Le débat sur le retour au bureau a fait rage pendant des mois, mais on s'est surtout demandé combien de jours il fallait passer en présentiel. Pendant ce temps, une question plus profonde est restée dans l'ombre : sommes-nous vraiment faits pour bien fonctionner à distance ? Selon des travaux récents en psychologie évolutionniste, l'humain a évolué en travaillant physiquement, en collaborant et en coordonnant ses actions avec les autres pour survivre. Or, le télétravail nous isole et nous sédentarise, et cela pourrait avoir un coût bien réel sur notre façon de performer, pas seulement sur nos tâches, mais sur notre contribution à l'équipe.
La performance, c'est plus que les tâches à faire
Quand on parle de performance au travail, on pense d'abord aux tâches à réaliser. Pour un travail routinier et peu complexe, le télétravail peut très bien fonctionner. Mais dès qu'un projet exige une collaboration étroite avec plusieurs coéquipiers, la distance peut faire mal. Pourtant, la performance ne se limite pas à la tâche. Les comportements volontaires pour aider un collègue ou innover font aussi partie de l'équation, et c'est là que le bât blesse.
Une étude récente publiée dans le European Journal for Work and Organizational Psychology a suivi 112 travailleurs pendant cinq jours. Les résultats sont éloquents : les jours de télétravail, les participants rapportent moins de comportements d'aide envers leurs collègues et moins de créativité. Leur performance sur les tâches, elle, ne semble pas affectée. Mais ce qui saute aux yeux, c'est que l'engagement et l'identification envers l'équipe diminuent à distance, et c'est précisément ce qui explique la baisse de soutien et d'innovation.
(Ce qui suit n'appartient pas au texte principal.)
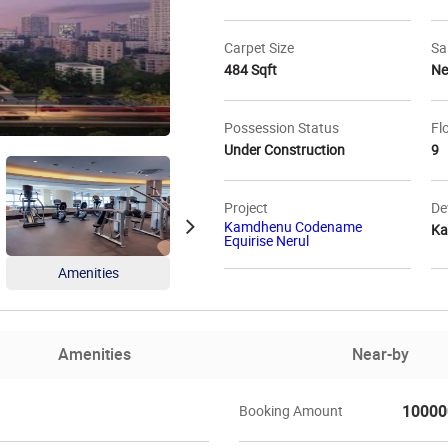
Carpet Size
Sa
484 Sqft
N
Possession Status
Fl
Under Construction
9
Project
De
Kamdhenu Codename
Ka
Equirise Nerul
Amenities
Amenities
Floo
Amenities
Near-by
10000
Booking Amount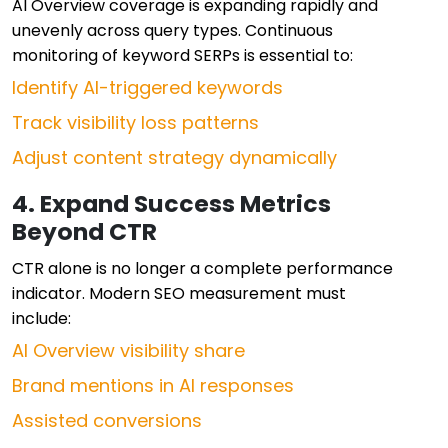
AI Overview coverage is expanding rapidly and
unevenly across query types. Continuous
monitoring of keyword SERPs is essential to:
Identify AI-triggered keywords
Track visibility loss patterns
Adjust content strategy dynamically
4. Expand Success Metrics
Beyond CTR
CTR alone is no longer a complete performance
indicator. Modern SEO measurement must
include:
AI Overview visibility share
Brand mentions in AI responses
Assisted conversions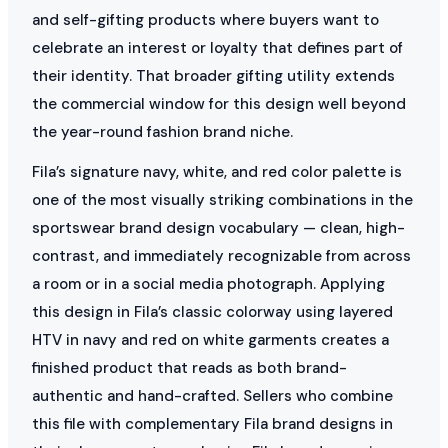
and self-gifting products where buyers want to
celebrate an interest or loyalty that defines part of
their identity. That broader gifting utility extends
the commercial window for this design well beyond
the year-round fashion brand niche.
Fila’s signature navy, white, and red color palette is
one of the most visually striking combinations in the
sportswear brand design vocabulary — clean, high-
contrast, and immediately recognizable from across
a room or in a social media photograph. Applying
this design in Fila’s classic colorway using layered
HTV in navy and red on white garments creates a
finished product that reads as both brand-
authentic and hand-crafted. Sellers who combine
this file with complementary Fila brand designs in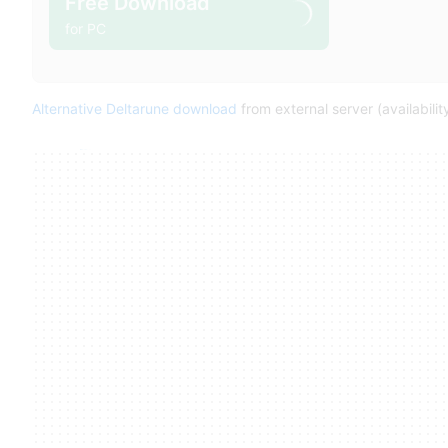
Free Download
for PC
Alternative Deltarune download
from external server (availabili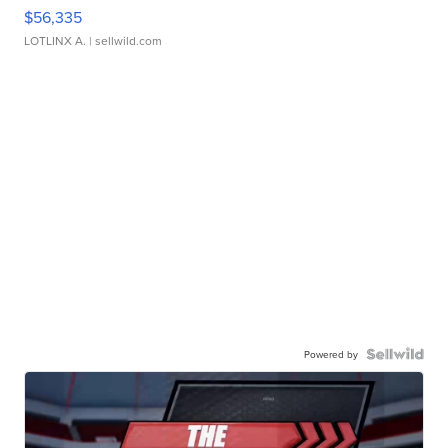
$56,335
LOTLINX A.
| sellwild.com
Powered by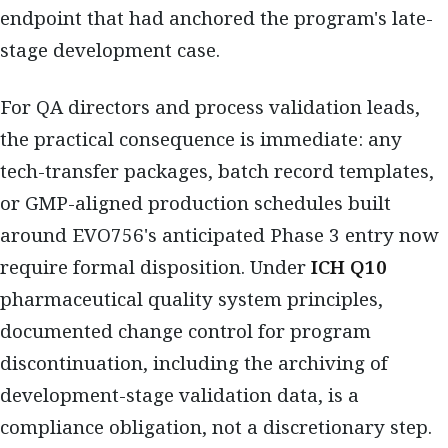
endpoint that had anchored the program's late-
stage development case.
For QA directors and process validation leads,
the practical consequence is immediate: any
tech-transfer packages, batch record templates,
or GMP-aligned production schedules built
around EVO756's anticipated Phase 3 entry now
require formal disposition. Under
ICH Q10
pharmaceutical quality system principles,
documented change control for program
discontinuation, including the archiving of
development-stage validation data, is a
compliance obligation, not a discretionary step.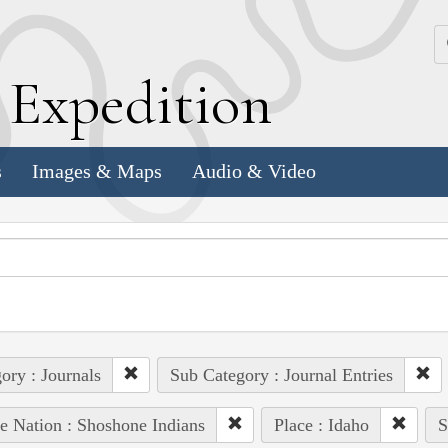
k
E
xpedition
s
Images & Maps
Audio & Video
ory : Journals
Sub Category : Journal Entries
e Nation : Shoshone Indians
Place : Idaho
S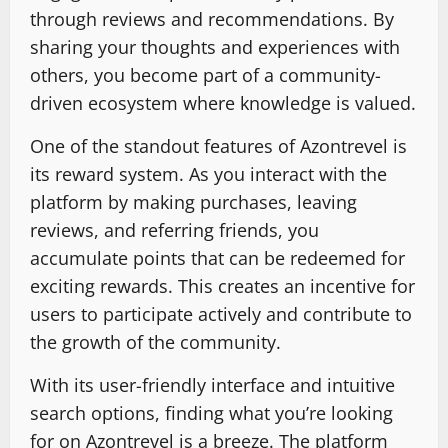
through reviews and recommendations. By
sharing your thoughts and experiences with
others, you become part of a community-
driven ecosystem where knowledge is valued.
One of the standout features of Azontrevel is
its reward system. As you interact with the
platform by making purchases, leaving
reviews, and referring friends, you
accumulate points that can be redeemed for
exciting rewards. This creates an incentive for
users to participate actively and contribute to
the growth of the community.
With its user-friendly interface and intuitive
search options, finding what you’re looking
for on Azontrevel is a breeze. The platform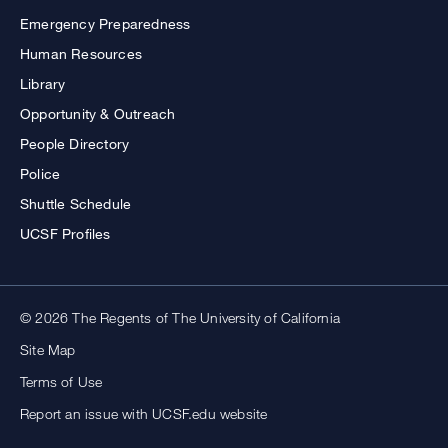
Emergency Preparedness
Human Resources
Library
Opportunity & Outreach
People Directory
Police
Shuttle Schedule
UCSF Profiles
© 2026 The Regents of The University of California
Site Map
Terms of Use
Report an issue with UCSF.edu website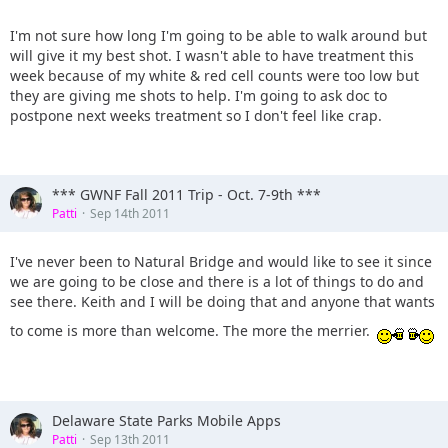
I'm not sure how long I'm going to be able to walk around but
will give it my best shot. I wasn't able to have treatment this
week because of my white & red cell counts were too low but
they are giving me shots to help. I'm going to ask doc to
postpone next weeks treatment so I don't feel like crap.
*** GWNF Fall 2011 Trip - Oct. 7-9th ***
Patti
Sep 14th 2011
I've never been to Natural Bridge and would like to see it since
we are going to be close and there is a lot of things to do and
see there. Keith and I will be doing that and anyone that wants
to come is more than welcome. The more the merrier.
Delaware State Parks Mobile Apps
Patti
Sep 13th 2011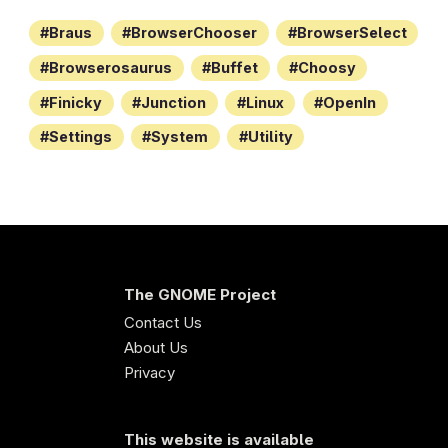
Braus
BrowserChooser
BrowserSelect
Browserosaurus
Buffet
Choosy
Finicky
Junction
Linux
OpenIn
Settings
System
Utility
The GNOME Project
Contact Us
About Us
Privacy
This website is available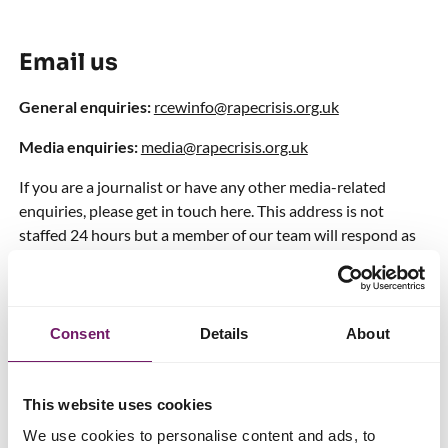
Email us
General enquiries:
rcewinfo@rapecrisis.org.uk
Media enquiries:
media@rapecrisis.org.uk
If you are a journalist or have any other media-related
enquiries, please get in touch here. This address is not
staffed 24 hours but a member of our team will respond as
quickly as possible.
Research requests:
rcewinfo@rapecrisis.org.uk
Consent
Details
About
If you would like us to take part in research, please get in
touch here.
Fundraising:
fundraising@rapecrisis.org.uk
This website uses cookies
We use cookies to personalise content and ads, to
If you have any fundraising-related questions or want to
Le travail comme système social
On oublie trop souvent que nos organisations sont des systèmes sociaux. Se présenter physiquement au bureau permet de répondre à un besoin humain fondamental : se sentir connecté aux autres. Une étude québécoise menée par le CIRANO, avec Sylvie St-Onge et Ali Béjaoui, a suivi plus de 2000 travailleurs pendant deux ans. Les données montrent que le soutien des collègues est essentiel à l'efficacité des employés qui travaillent uniquement à distance. Ce soutien leur donne accès à de l'information précieuse pour bien faire leur travail. Pour ceux en mode hybride, un meilleur soutien est aussi lié à une satisfaction accrue.
Ces résultats devraient nous faire réfléchir. Sommes-nous en train de diluer certaines formes de performance au travail en poussant la tendance du télétravail ? À long terme, quels sont les coûts sociaux pour nos entreprises et nos travailleurs ? Et surtout, sommes-nous en train de bâtir une organisation du travail qui ne répond plus aux besoins fondamentaux des humains qui la composent ?
Il est temps d'élargir notre réflexion. Le bien-être individuel et la flexibilité sont précieux, mais ils ne doivent pas nous faire oublier les exigences de performance, tant pour les employés que pour les organisations. Après tout, une équipe qui s'entraide et qui innove, c'est aussi une équipe qui se sent vivante.
Je vous dis au revoir et merci, car j'ai malheureusement appris que ce serait ma dernière chronique.